The NYC Jazz Record reviews CEILING
"...wonderfully complex and complete"
The November 2019 issue of The NYC Jazz Record features a review of Dana Saul's Ceiling by John Pietaro. Read the review on page 22 (full issue PDF here).
Ceiling, Dana Saul (Endectomorph Music)
The New York City Jazz Record, November 2019
Review by John Pietaro
With this release, pianist Dana Saul takes listeners on a tour through brilliantly shifting paths. By way of the tightly contrapuntal lines of tenor saxophonist Kevin Sun, trumpeter Adam O’Farrill, vibraphonist Patricia Brennan and the leader himself, the album opener, “Reflection in a Moving Surface”, is almost entirely built on such evocative parts entwined almost to the point of heterophony. Bassist Walter Stinson and drummer Matt Honor add to the counterpoint aptly, all the while carefully driving this work, but it’s Saul’s perpetual-motion arpeggiations, his insistent but open comping and gripping solo segments that serve as protagonist.
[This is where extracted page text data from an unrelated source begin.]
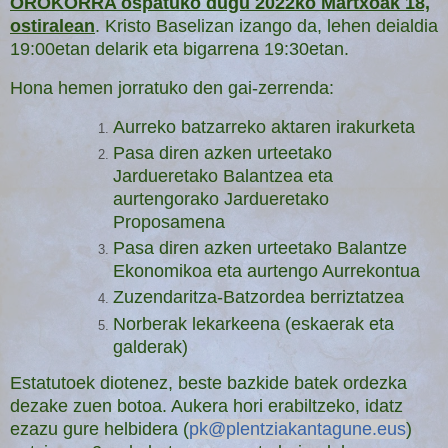
OROKORRA ospatuko dugu 2022ko Martxoak 18,
ostiralean
. Kristo Baselizan izango da, lehen deialdia
19:00etan delarik eta bigarrena 19:30etan.
Hona hemen jorratuko den gai-zerrenda:
Aurreko batzarreko aktaren irakurketa
Pasa diren azken urteetako
Jardueretako Balantzea eta
aurtengorako Jardueretako
Proposamena
Pasa diren azken urteetako Balantze
Ekonomikoa eta aurtengo Aurrekontua
Zuzendaritza-Batzordea berriztatzea
Norberak lekarkeena (eskaerak eta
galderak)
Estatutoek diotenez, beste bazkide batek ordezka
dezake zuen botoa. Aukera hori erabiltzeko, idatz
ezazu gure helbidera (
pk@plentziakantagune.eus
)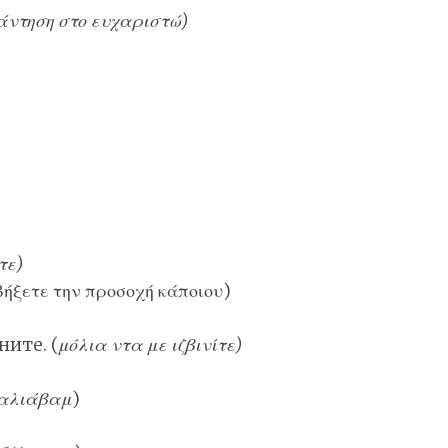
ντηση στο ευχαριστώ)
τε)
ήξετε την προσοχή κάποιου)
ите. (
μόλια ντα με ιζβινίτε)
αλιάβαμ
)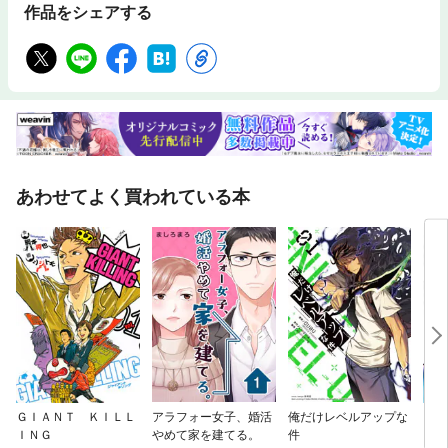
作品をシェアする
あわせてよく買われている本
ＧＩＡＮＴ ＫＩＬＬ
アラフォー女子、婚活
俺だけレベルアップな
ちる
ＩＮＧ
やめて家を建てる。
件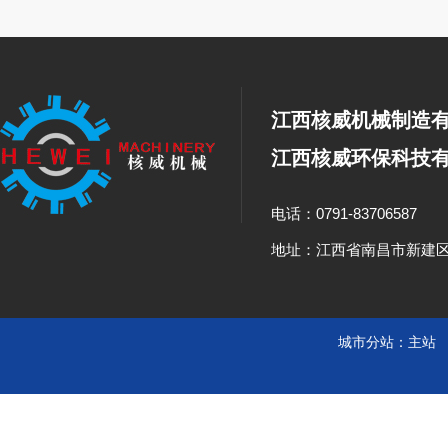
江西核威机械制造
江西核威环保科技
电话：0791-83706587
地址：江西省南昌市新建
城市分站：
主站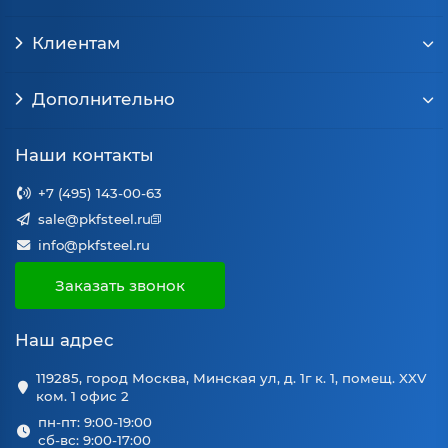
Клиентам
Дополнительно
Наши контакты
+7 (495) 143-00-63
sale@pkfsteel.ru
info@pkfsteel.ru
Заказать звонок
Наш адрес
119285, город Москва, Минская ул, д. 1г к. 1, помещ. XXV
ком. 1 офис 2
пн-пт: 9:00-19:00
сб-вс: 9:00-17:00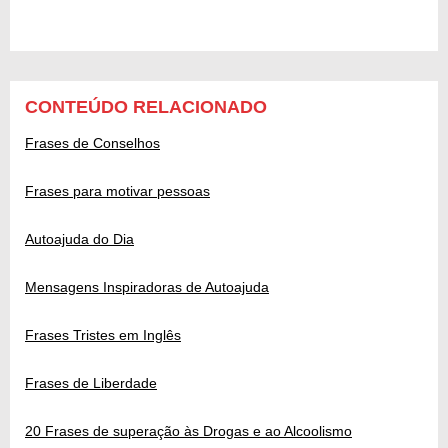
CONTEÚDO RELACIONADO
Frases de Conselhos
Frases para motivar pessoas
Autoajuda do Dia
Mensagens Inspiradoras de Autoajuda
Frases Tristes em Inglês
Frases de Liberdade
20 Frases de superação às Drogas e ao Alcoolismo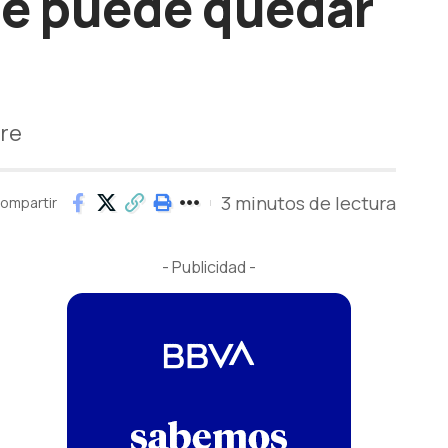
 se puede quedar
gre
3 minutos de lectura
ompartir
- Publicidad -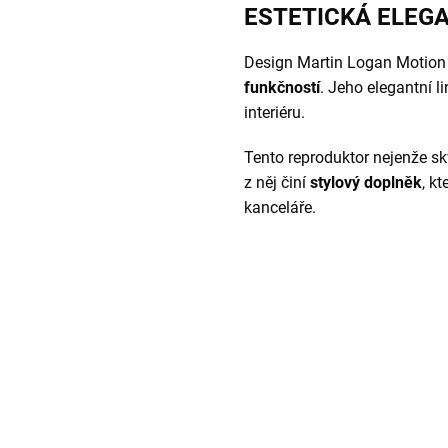
ESTETICKÁ ELEG
Design Martin Logan Motion
funkčností
. Jeho elegantní l
interiéru.
Tento reproduktor nejenže sk
z něj činí
stylový doplněk
, k
kanceláře.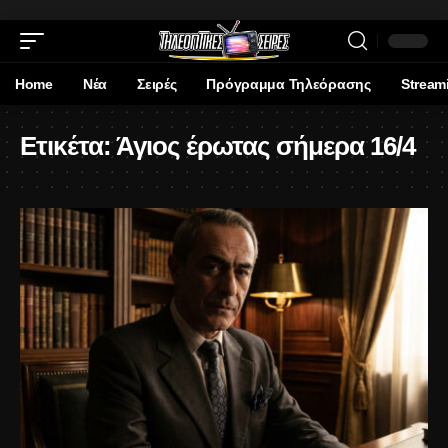
Home
Νέα
Σειρές
Πρόγραμμα Τηλεόρασης
Stream
Ετικέτα:
Άγιος έρωτας σήμερα 16/4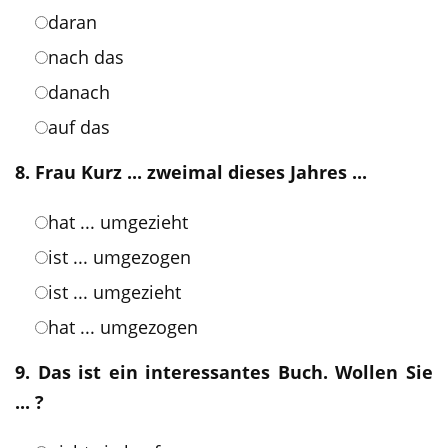
daran
nach das
danach
auf das
8. Frau Kurz ... zweimal dieses Jahres ...
hat ... umgezieht
ist ... umgezogen
ist ... umgezieht
hat ... umgezogen
9. Das ist ein interessantes Buch. Wollen Sie
... ?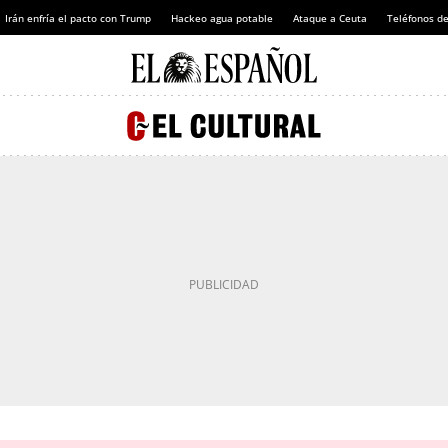
Irán enfría el pacto con Trump
Hackeo agua potable
Ataque a Ceuta
Teléfonos d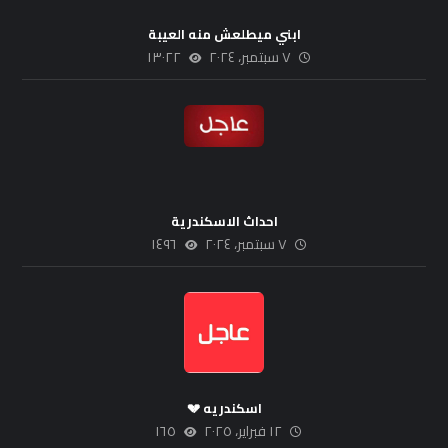
ابني ميطلعش منه العيبة
٧ سبتمبر، ٢٠٢٤
١٣٠٢٢
احداث الاسكندرية
٧ سبتمبر، ٢٠٢٤
١٤٩٦
اسكندريه 💔
١٢ فبراير، ٢٠٢٥
١٦٥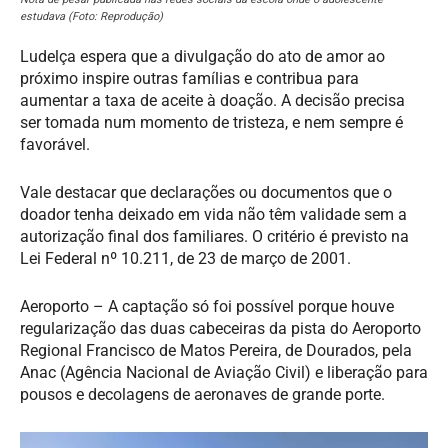
estudava (Foto: Reprodução)
Ludelça espera que a divulgação do ato de amor ao
próximo inspire outras famílias e contribua para
aumentar a taxa de aceite à doação. A decisão precisa
ser tomada num momento de tristeza, e nem sempre é
favorável.
Vale destacar que declarações ou documentos que o
doador tenha deixado em vida não têm validade sem a
autorização final dos familiares. O critério é previsto na
Lei Federal nº 10.211, de 23 de março de 2001.
Aeroporto – A captação só foi possível porque houve
regularização das duas cabeceiras da pista do Aeroporto
Regional Francisco de Matos Pereira, de Dourados, pela
Anac (Agência Nacional de Aviação Civil) e liberação para
pousos e decolagens de aeronaves de grande porte.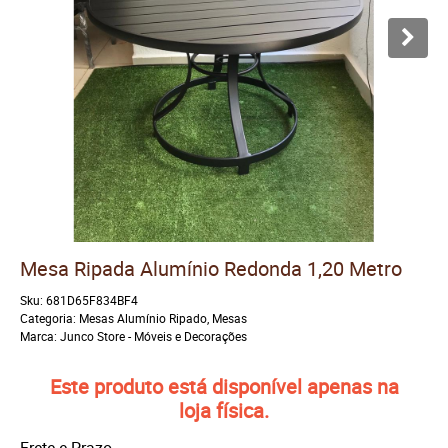
Mesa Ripada Alumínio Redonda 1,20 Metro
Sku:
681D65F834BF4
Categoria:
Mesas Alumínio Ripado
,
Mesas
Marca:
Junco Store - Móveis e Decorações
Este produto está disponível apenas na
loja física.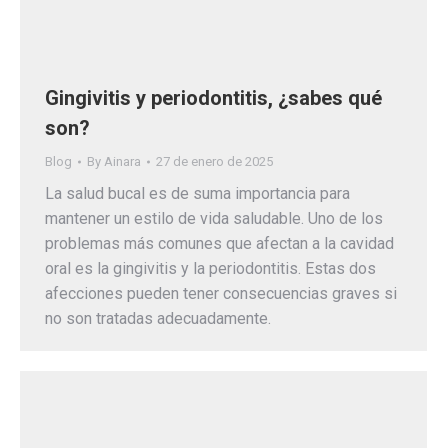
Gingivitis y periodontitis, ¿sabes qué
son?
Blog
By
Ainara
27 de enero de 2025
La salud bucal es de suma importancia para
mantener un estilo de vida saludable. Uno de los
problemas más comunes que afectan a la cavidad
oral es la gingivitis y la periodontitis. Estas dos
afecciones pueden tener consecuencias graves si
no son tratadas adecuadamente.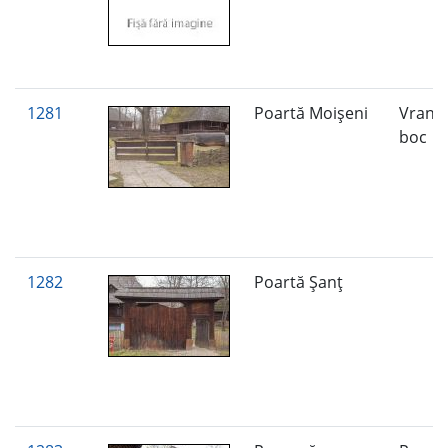
1281
Poartă Moişeni
Vraniţ
boc
1282
Poartă Șanț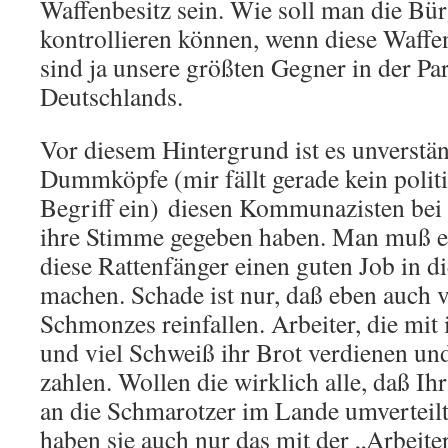
Waffenbesitz sein. Wie soll man die Bürg
kontrollieren können, wenn diese Waffe
sind ja unsere größten Gegner in der Pa
Deutschlands.
Vor diesem Hintergrund ist es unverstän
Dummköpfe (mir fällt gerade kein politi
Begriff ein) diesen Kommunazisten bei 
ihre Stimme gegeben haben. Man muß e
diese Rattenfänger einen guten Job in d
machen. Schade ist nur, daß eben auch v
Schmonzes reinfallen. Arbeiter, die mit
und viel Schweiß ihr Brot verdienen und
zahlen. Wollen die wirklich alle, daß Ih
an die Schmarotzer im Lande umverteilt 
haben sie auch nur das mit der „Arbeite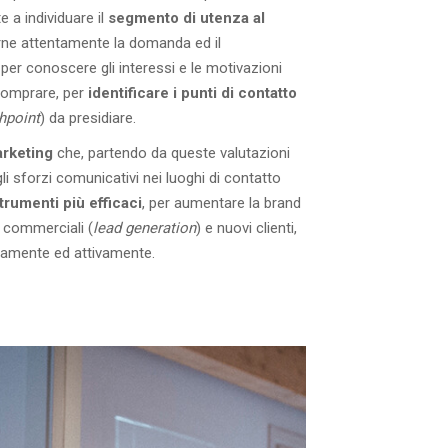
e a individuare il
segmento di utenza al
arne attentamente la domanda ed il
per conoscere gli interessi e le motivazioni
 comprare, per
identificare i punti di contatto
hpoint
) da presidiare.
arketing
che, partendo da queste valutazioni
li sforzi comunicativi nei luoghi di contatto
strumenti più efficaci
, per aumentare la brand
 commerciali (
lead generation
) e nuovi clienti,
ivamente ed attivamente.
This level of fascinating interplay is maintained throughout the majority of the album, but there also is a strain of Herbie Hancock’s “Maiden Voyage” haunting the proceedings in the best possible way. Ceiling is comprised of free music, perhaps, but a sort aligned much more with modal jazz than the avant garde. Solos are relatively short but speak volumes (of the individual as well as the whole), particularly as the other voices are rarely far off, painting a backdrop as well as creating additional melodies, both improvised and arranged.
The title cut is the standout, with loose doubletime drumming, commenting, referring and reinventing the sounds with gorgeous subtlety. Vibraphone at times channels the wide, warmth of Milt Jackson but, layered into this riveting ensemble, dropped chords, rolls and reverberating runs glimmer and occasionally sting too.
Saul’s music requires a level of listener patience, all too rare in this day of rapid-fire media, but it almost immediately becomes compelling. O’Farrill’s improvisations build slowly, stretching aerial lines through a loose embouchure and whispery phrases unafraid to blend.
This ensemble is wonderfully complex and complete, something on naked display throughout but particularly on the title track. It just may turn out to be your best-spent 11 minutes, 37 seconds.